A segunda palavra que quero trazer para o léxico de regeneração é Shinrin-yoku que literalmente significa banho de floresta. Este banho de floresta vai muito além de uma tendência de bem-estar onde o acesso ao verde é transformado em transacional. Nesta ideia, as organizações e as florestas co-regulam a saúde uns dos outros. Em vez de tratar a natureza como um pano de fundo Shinrin-yoku
lembra-nos da necessidade de biofilia autentica onde a relação com a floresta molda diretamente o bem-estar dos colaboradores, a criatividade e a viabilidade organizacional a longo prazo. Uma empresa holandesa chamada Interface há muito que incorporou a relação com a natureza como forma de expressar o seu valor económico e social.

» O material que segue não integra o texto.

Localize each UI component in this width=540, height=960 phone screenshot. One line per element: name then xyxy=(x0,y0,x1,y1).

Por último, gostava de lançar a palavra samurai. A palavra samurai é frequentemente reduzida a imagens de guerreiros e combate, mas o seu significado mais profundo olha para o lado da liderança servidora. Na sua essência, o ethos samurai diz respeito ao serviço disciplinado a algo maior do que a si mesmo: uma empresa, uma comunidade, um código, ou um ideal moral. Reinterpretado para
contextos contemporâneos, esta orientação pode ser reformulada como serviço à continuidade e ao florescimento dos sistemas vivos: organizações, comunidades e ecossistemas.

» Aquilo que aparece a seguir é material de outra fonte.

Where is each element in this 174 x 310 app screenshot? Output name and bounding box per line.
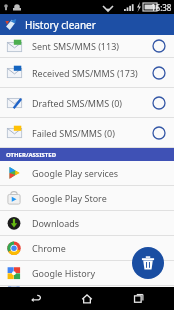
staticText: Google History: [32, 267, 174, 279]
button[interactable]: Back: [21, 287, 51, 310]
button[interactable]: Failed SMS/MMS (0): [0, 118, 174, 147]
staticText: OTHER/ASSISTED: [6, 151, 57, 159]
button[interactable]: Downloads: [0, 211, 174, 235]
button[interactable]: Google Play services: [0, 161, 174, 185]
button[interactable]: Google Play Store: [0, 186, 174, 210]
button[interactable]: Drafted SMS/MMS (0): [0, 88, 174, 117]
button[interactable]: Google Search: [0, 286, 174, 287]
button[interactable]: Google History: [0, 261, 174, 285]
staticText: Downloads: [32, 217, 174, 229]
button[interactable]: Recent apps: [123, 287, 153, 310]
button[interactable]: Sent SMS/MMS (113): [0, 35, 174, 57]
button[interactable]: Home: [72, 287, 102, 310]
staticText: Chrome: [32, 242, 174, 254]
staticText: Drafted SMS/MMS (0): [32, 97, 152, 109]
staticText: Google Play Store: [32, 192, 174, 204]
staticText: Google Play services: [32, 167, 174, 179]
staticText: History cleaner: [25, 18, 96, 32]
button[interactable]: Chrome: [0, 236, 174, 260]
button[interactable]: Delete selected history: [132, 247, 164, 279]
staticText: Sent SMS/MMS (113): [32, 40, 152, 52]
button[interactable]: History cleaner: [0, 14, 174, 35]
button[interactable]: Received SMS/MMS (173): [0, 58, 174, 87]
staticText: Failed SMS/MMS (0): [32, 127, 152, 139]
staticText: 16:38: [151, 2, 172, 13]
staticText: Received SMS/MMS (173): [32, 67, 152, 79]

Uma leitura regenerativa de samurai desloca o foco do individualismo heróico para o cuidado. As virtudes classicamente associadas ao samurai, tal como honra, coragem, auto-contenção, responsabilidade e lealdade traduzem-se em comportamentos organizacionais onde os lideres assumem responsabilidade pelas gerações futuras, protegem os elementos vulneráveis do sistema e agem com
determinação e disciplina nas escolhas regenerativas do dia a dia. Um exemplo empresarial destes samurais regenerativos é a Patagonia, uma empresa de roupa e material desportivo que, num gesto único no mundo, tornou o planeta dono das suas ações.

Ao aproximar-se o princípio de um novo ano tento refletir no verdadeiro alcance que Mottainai, Shinrin-yoku e Samurai nos podem trazer especialmente na forma pessoal e organizacional como vemos a responsabilidade da regeneração. Creio que ter como objetivo injetar vida nos sistemas sociais, ambientais e económicos poderia ser um bom desejo para 2026.